Rev: Equestrian statue right on three arches

Ref: Crawford 291/1; Sydenham 554; Aemilia 7; RBW 1124


Marius' first of seven consulships was in 107 BC and the moneyer responsible for this coin was the co-consul in 100 BC with Marius. At the time he was so aligned with Marius that this disparaging comment is shared by Plutarch:


"Then, according to Rutilius, who is generally a lover of truth and an honest man, but had a private quarrel with Marius, he actually got his sixth consulship by paying down large sums of money among the tribes, and by buying votes made Metellus lose his election to the office, and obtained as his colleague in the consulship, Valerius Flaccus, who was more a servant than a colleague"
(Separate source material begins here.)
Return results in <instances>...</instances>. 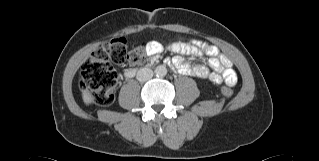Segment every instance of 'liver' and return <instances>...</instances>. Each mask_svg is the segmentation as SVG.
<instances>
[{"label": "liver", "mask_w": 319, "mask_h": 161, "mask_svg": "<svg viewBox=\"0 0 319 161\" xmlns=\"http://www.w3.org/2000/svg\"><path fill=\"white\" fill-rule=\"evenodd\" d=\"M82 98L83 101L86 105L91 104L94 101V97L92 96V94L90 92H88L87 90H83L82 92Z\"/></svg>", "instance_id": "6515ba94"}]
</instances>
-Plutarch, Lives, Marius 28.5


His political alignment moved, perhaps after his cousin was murdered by pro-Marian factions in Asia in 85 BC and he was responsible for introducing the bill to make Sulla dictator in 82 BC.

L. Valerius Flaccus, 108-107 BC, AR Denarius, Rome mint

Obv: Winged and draped bust of Victory right; mark of value below chin

Rev: Mars advancing left, holding spear and trophy; apex to left, stalk of grain to right

Ref: Crawford 306/1; Sydenham 565; Valeria 11; RBW 1147


By the time this quinarius (1/2 a denarius, 1.7g, and 15mm, 6h) was issued - Marius was consul for the fifth time:

C. Fundanius Q, AR Quinarius, 101

Obv: Laureate head of Jupiter right; behind, •/Q

Rev: C·FVNDA Victory r., holding palm branch and crowning trophy. Beside which stands carnyx and before, captive. In exergue, •Q

Ref: Babelon Fundania 2, Sydenham 584, Crawford 326/2


The Gallic carnyx suggests a reference to Marius' victories over the Cimbri and Teutones (Cimbrian War 113-101 BC). By 104 BC these tribes were seen as a serious threat to Rome and Marius turned the tide. The end of this war with Marius granting Roman citizenship to his Italian soldiers, was also the beginning of the Social War. The Numidian war from this same time period (104 BC) was the start of the rivalry between Marius and Sulla, as Sulla felt he wasn't properly credited for the role he played in the capture of Jugurtha, which delivered the victory and a triumph for Marius.